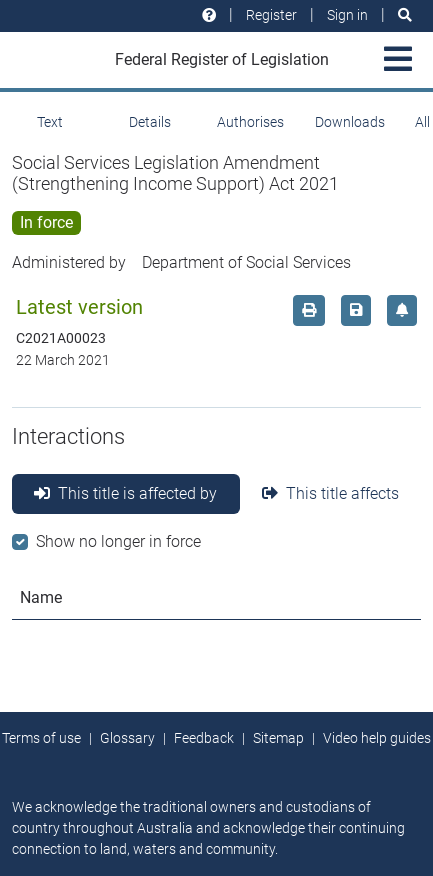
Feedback (204, 738)
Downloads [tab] (350, 122)
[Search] (405, 15)
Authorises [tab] (250, 122)
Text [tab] (50, 122)
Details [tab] (150, 122)
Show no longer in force (118, 541)
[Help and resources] (209, 15)
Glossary (127, 738)
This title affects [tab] (330, 493)
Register (271, 15)
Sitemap (278, 738)
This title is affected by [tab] (125, 493)
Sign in (347, 15)
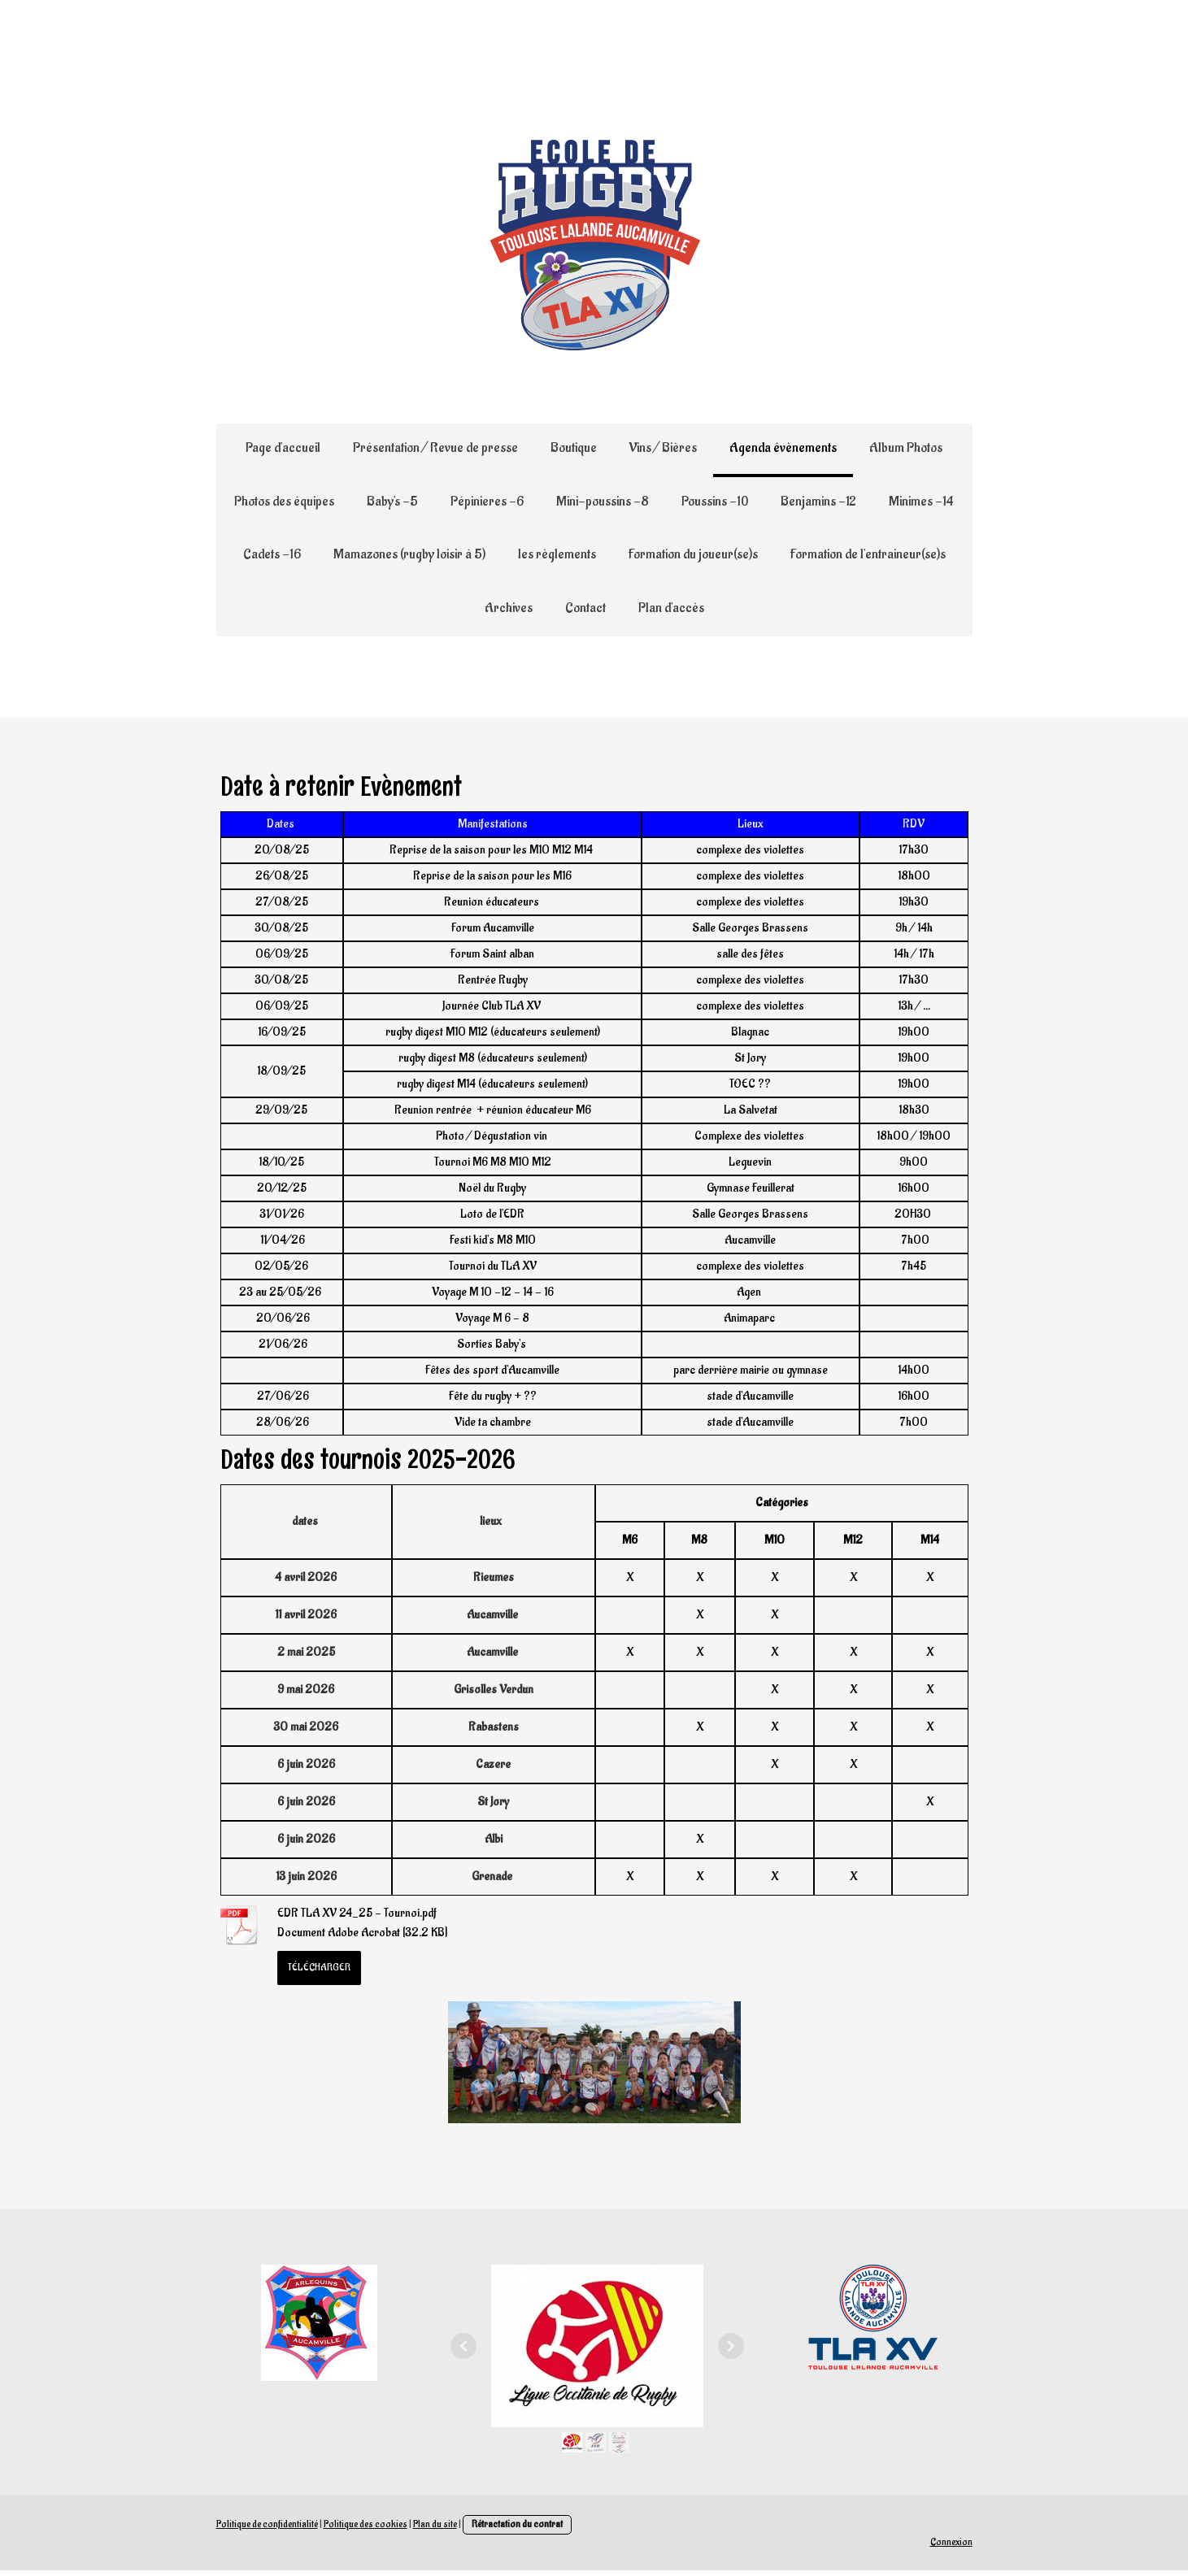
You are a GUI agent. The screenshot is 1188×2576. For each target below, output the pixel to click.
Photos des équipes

■ **WHAT TO WORK ON**:
Whenever the string "This" shows up on a line of the listing, copy that line.

■ **ANSWER SPACE**:
This title affects [tab] (330, 493)
This title is affected by [tab] (125, 493)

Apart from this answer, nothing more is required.